Nuove regole inoltre per i contratti a termine che potranno essere effettuati senza le causali, come previsto per le proroghe, ma solo per un massimo di 12 mesi. Per i contratti di apprendistato, invece, salta il tetto del 20% ma solo per alcune categorie: lavoratori in mobilità, disoccupati, svantaggiati; un ulteriore taglio del cuneo fiscale, anche se solo da luglio a dicembre 2023, si tradurrà in 100 euro in più in busta paga per i redditi fino a 35 mila euro.

Ed ancora, agevolazioni contributive per le aziende che assumono under 30 o lavoratori fino a 35 anni di età al Sud. Prorogato lo smart working fino al 31 dicembre 2023 per i dipendenti di aziende private che siano lavoratori definiti fragili o con figli sotto i 14 anni di età, mentre nella Pubblica amministrazione solo per i lavoratori fragili e fino al 30 settembre 2023.

Tale provvedimento dovrà essere convertito in legge il prossimo 3 luglio per non rischiare di cadere nel nulla; si ipotizza per questo un passaggio lampo a Montecitorio, alquanto formale, con un via libera senza modifiche. La maggioranza comunque grida vittoria e la relatrice Paola Mancini di Fratelli d’Italia considera il decreto Lavoro “il primo passo per creare un sistema di norme moderne che tutelino i lavoratori e garantiscano i datori di lavoro e per questo tese a ridurre il divario tra domanda e offerta di lavoro”. L’opposizione lo definisce invece “decreto precarietà”.

In sostanza un “provvedimento pessimo che aumenta la precarietà per i lavoratori e punisce i poveri”, ha dichiarato Francesco Boccia del Pd sottolineando: “Il principio in cui crede la maggioranza è che la povertà sia una colpa e che chi è povero lo è perché non vuole lavorare, la realtà è ben diversa”.

In definitiva sul fisco e per quanto riguarda il rapporto con gli imprenditori il governo mira ad “invertire il paradigma”. Nel campo della giustizia il ministro Nordio ha avanzato una “giustizia conciliativa” e in tema di evasione la premier Giorgia Meloni afferma: “Vogliamo un fisco alleato di chi fa impresa, non un fisco nemico, quasi vessatorio, che parte dal principio di colpevolezza”. In sostanza “non è che se alcune migliaia evadono il fisco, complico la vita a tutti gli imprenditori”, aggiunge il vicepremier Salvini.

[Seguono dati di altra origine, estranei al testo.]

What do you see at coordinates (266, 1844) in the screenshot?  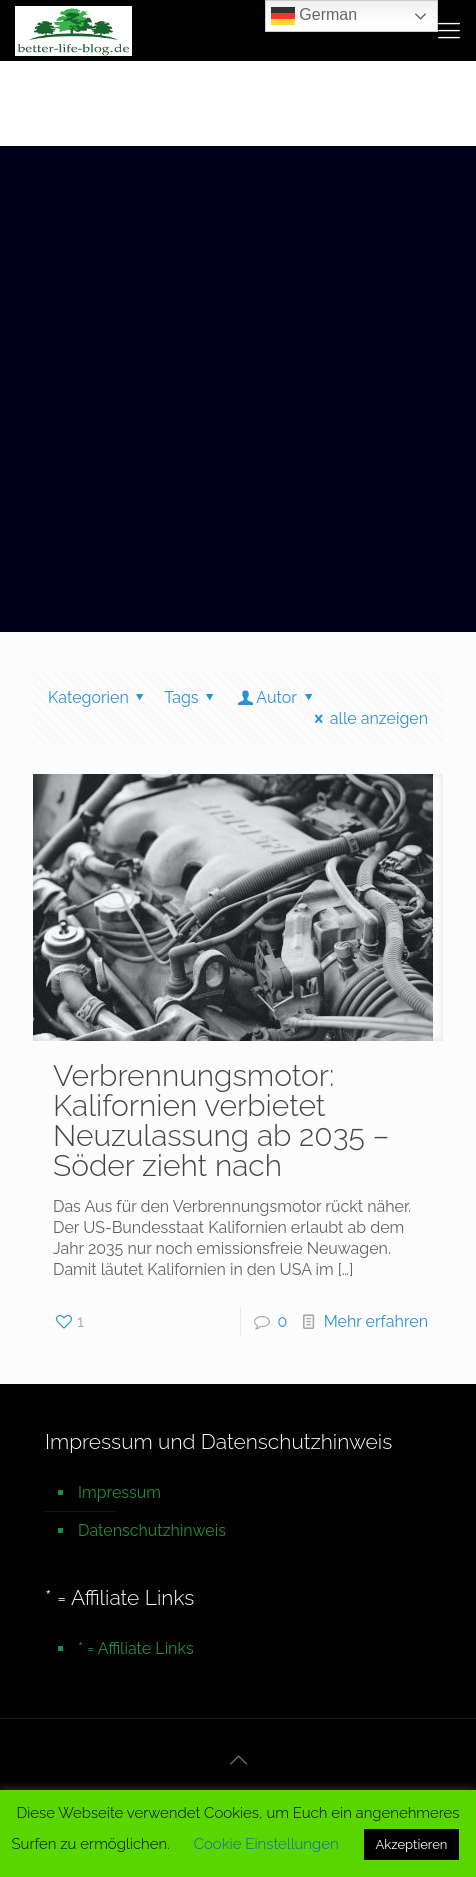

Il “nuovo paradigma” permette di riprendere il tema della giustizia fiscale ribadito anche dal presidente della Repubblica Sergio Mattarella: “Tutti concorrano alla spesa pubblica in ragione della capacità contributiva”. “Non si può partire da un principio di colpevolezza in cui tocca a imprese e persone per bene l’onere di dimostrare di essere tali”, ha sottolineato la presidente del Consiglio di fronte all’Assemblea dell’Ance, Associazione nazionale costruttori edili. “Noi abbiamo ribaltato questo paradigma nel codice degli appalti e intendiamo farlo anche in tante altre riforme strategiche che portiamo avanti”, ha affermato la premier Meloni puntualizzando che il codice degli appalti è “basato sulla fiducia” e punta a “sciogliere nodi nevralgici”, insieme alla categoria. Per quanto riguarda il nodo del Superbonus, invece, ai costruttori Meloni promette di dipanare la matassa “nei limiti che la normativa europea delinea”. Si tratta di “un problema che abbiamo ereditato” a causa di “una politica approssimativa”, ha puntualizzato Meloni.

Nel contesto evasione la Guardia di Finanza registra infine un aumento sia degli evasori individuati, che sarebbero quasi nove mila (8.924), oltre tremila in più rispetto all’ultima rilevazione, sia un incremento del valore della frode fiscale che passa da 2,2 a 4,8 miliardi. Le frodi ai danni delle risorse dell’Unione europea si quantificherebbero in 491 milioni e quelle relative ai finanziamenti nazionali, alla spesa previdenziale e assistenziale, in 852 milioni.